Ronald J. Cathcart, the head of retail risk management at Canadian Imperial Bank of Commerce, is jumping to Washington Mutual Inc. to be its chief enterprise risk officer.

He will make the move from Toronto to Seattle on Dec. 1.

Mr. Cathcart, 53, is well known in the risk management community. He is a member of the Risk Management Association's consumer risk management committee and the executive advisory council of the RBC Centre for Risk Management at Dalhousie University in Halifax, Nova Scotia.

At Wamu, he will oversee the credit, market, and operational risk functions. He will report to Kerry Killinger, the chairman and chief executive officer, and will succeed James Vanasek, 61, who will retire at yearend. Mr. Vanasek has spent almost two years in the position. He joined Wamu in 1999 as the chief credit risk officer.

Mr. Cathcart has worked at CIBC since 2002. He was an executive vice president and the head of retail risk management and oversaw its $120 billion consumer-lending portfolio.
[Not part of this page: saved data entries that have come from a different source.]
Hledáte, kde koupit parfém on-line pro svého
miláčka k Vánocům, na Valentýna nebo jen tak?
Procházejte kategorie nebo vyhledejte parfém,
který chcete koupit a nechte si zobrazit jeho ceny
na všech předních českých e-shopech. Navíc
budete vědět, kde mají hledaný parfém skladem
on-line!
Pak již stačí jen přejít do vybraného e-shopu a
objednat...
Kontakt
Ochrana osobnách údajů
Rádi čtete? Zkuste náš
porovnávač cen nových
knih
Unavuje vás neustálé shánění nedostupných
From 1999 to 2002 he was the executive vice president of risk management for retail operations at Bank One Corp.

A Royal Hand

The Prince of Wales and the Duchess of Cornwall kicked off their U.S. tour Tuesday by dedicating a memorial garden in downtown Manhattan for British expatriates killed in the Sept. 11 attacks.

More than half of the British victims worked in the financial services sector, and the garden is being built in the financial district's Hanover Square.
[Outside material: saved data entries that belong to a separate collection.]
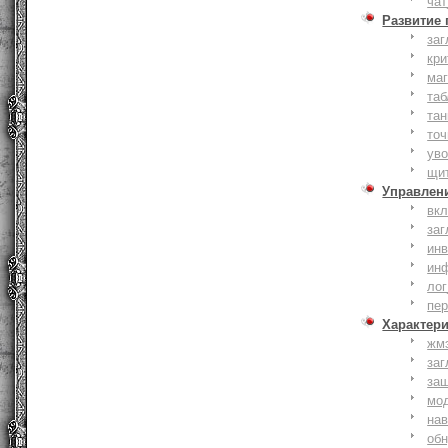
чат
Развитие
заг
кри
ма
таб
тан
точ
уво
щи
Управлен
вк
заг
инв
ин
лог
пе
Характер
жм
заг
за
мо
на
об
"The British Anglo-Saxon American community is giving New York a garden, which will honor the 67 British victims of the attacks, but also celebrate the historical relationship linking the two countries," Camilla Hellman, the president of British Memorial Garden Trust Inc.
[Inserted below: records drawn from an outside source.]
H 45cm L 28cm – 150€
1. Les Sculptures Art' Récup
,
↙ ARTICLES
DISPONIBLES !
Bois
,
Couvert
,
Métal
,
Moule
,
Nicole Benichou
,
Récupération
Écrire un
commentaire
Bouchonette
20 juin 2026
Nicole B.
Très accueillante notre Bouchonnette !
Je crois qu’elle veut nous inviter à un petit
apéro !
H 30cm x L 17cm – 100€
"It was wonderful that at this point that the Prince of Wales was able to come and visit us and dedicate the park by unveiling a center stone which will forever memorialize his visit to us."

Ms. Hellman said the organization is more than halfway to its goal of raising $6.75 million, and it plans to hold several fund-raising events, including one in February where the honorees will include Barclays PLC chairman Matthew Barrett. Construction of the garden is expected to be completed next summer.

New Citi Exec

Citigroup Inc. has hired Shengman Zhang, 48, to chair its public-sector group.

He will succeed Stanley Fischer, who left last summer to be a governor at the Bank of Israel.

Mr. Zhang, a Chinese national, will start his new job in January with the title vice chairman of global banking in Citi's corporate and investment bank. He will be based in New York and will report to Michael Klein, Citi's chief executive of global banking.

Mr. Zhang will meet with clients of the public-sector group, which includes governments and multinational corporations, and assist Citigroup with its emerging-market growth strategies and risk analysis.

Dimon Honored

The Boys' Club of New York honored James Dimon on Wednesday night by presenting him with its 2005 Harriman Award.

Named after Edward H. Harriman, the Wall Street and railroad tycoon who founded the group, the award was presented at the All Sports Hall of Fame 30th anniversary dinner, a black-tie event at the Waldorf-Astoria Hotel, where sporting legends such as the Chicago Bears great Gale Sayers and the Cleveland Browns star Jim Brown were inducted.

It was a night chock full of speeches, and the JPMorgan Chase & Co. president and chief operating officer kept his acceptance under two minutes; he mainly praised the group and the work his wife, Judy, has done with it.

The Harriman award dates back to 1976; BlackRock Inc. chairman and CEO Laurence D. Fink won last year.